(Collected data entries)

= = =

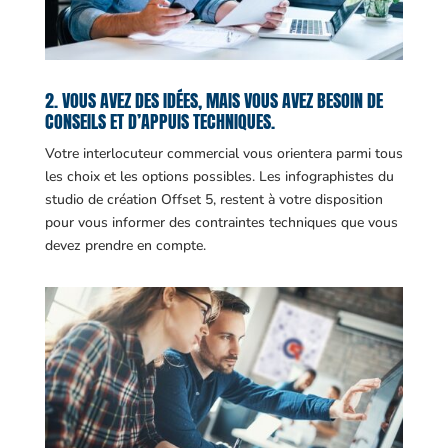
2. VOUS AVEZ DES IDÉES, MAIS VOUS AVEZ BESOIN DE
CONSEILS ET D’APPUIS TECHNIQUES.
Votre interlocuteur commercial vous orientera parmi tous
les choix et les options possibles. Les infographistes du
studio de création Offset 5, restent à votre disposition
pour vous informer des contraintes techniques que vous
devez prendre en compte.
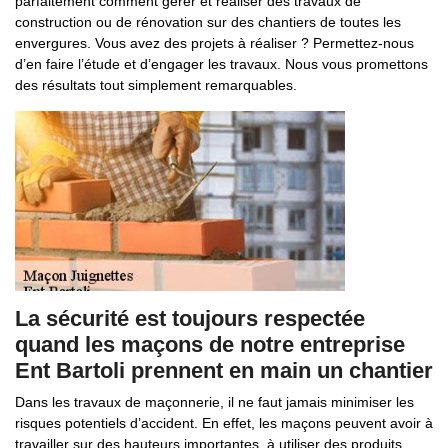
parfaitement comment gérer et réaliser des travaux de
construction ou de rénovation sur des chantiers de toutes les
envergures. Vous avez des projets à réaliser ? Permettez-nous
d’en faire l’étude et d’engager les travaux. Nous vous promettons
des résultats tout simplement remarquables.
La sécurité est toujours respectée
quand les maçons de notre entreprise
Ent Bartoli prennent en main un chantier
Dans les travaux de maçonnerie, il ne faut jamais minimiser les
risques potentiels d’accident. En effet, les maçons peuvent avoir à
travailler sur des hauteurs importantes, à utiliser des produits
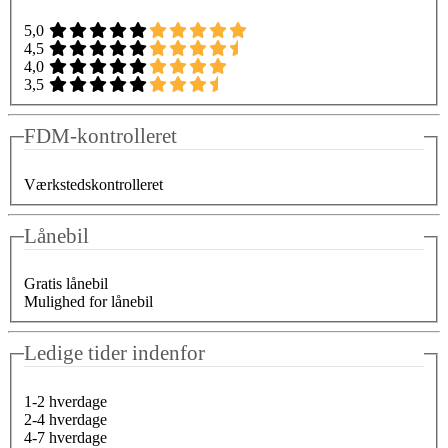
5,0
4,5
4,0
3,5
FDM-kontrolleret
Værkstedskontrolleret
Lånebil
Gratis lånebil
Mulighed for lånebil
Ledige tider indenfor
1-2 hverdage
2-4 hverdage
4-7 hverdage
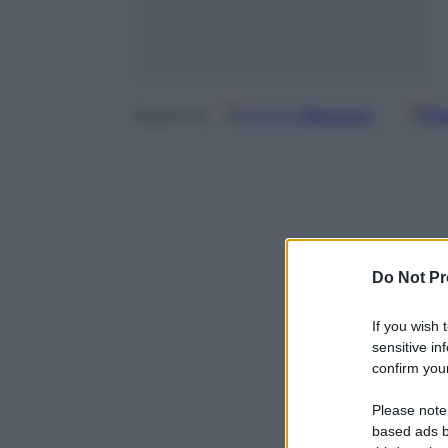
Google
Discover
Fo
Seguici su
Do Not Pr
If you wish 
sensitive in
confirm your
Please note
based ads b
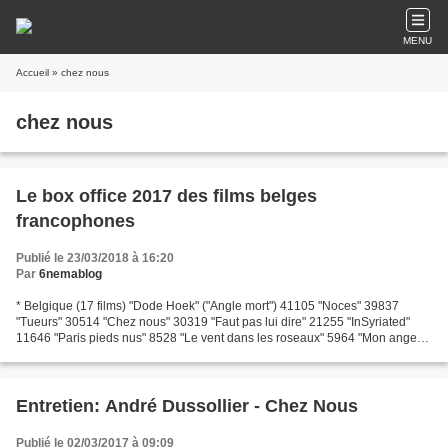
MENU
Accueil
» chez nous
chez nous
Le box office 2017 des films belges
francophones
Publié le 23/03/2018 à 16:20
Par
6nemablog
* Belgique (17 films) "Dode Hoek" ("Angle mort") 41105 "Noces" 39837
"Tueurs" 30514 "Chez nous" 30319 "Faut pas lui dire" 21255 "InSyriated"
11646 "Paris pieds nus" 8528 "Le vent dans les roseaux" 5964 "Mon ange"
4451 "La Fontaine fait son cinéma" 3592...
Entretien: André Dussollier - Chez Nous
Publié le 02/03/2017 à 09:09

= = =

• **EXERCISE PROMPT**: Using the records given above, list every line that includes the word "travaux".

• **WRITTEN RESPONSE**:
parfaitement comment gérer et réaliser des travaux de
d’en faire l’étude et d’engager les travaux. Nous vous promettons
Dans les travaux de maçonnerie, il ne faut jamais minimiser les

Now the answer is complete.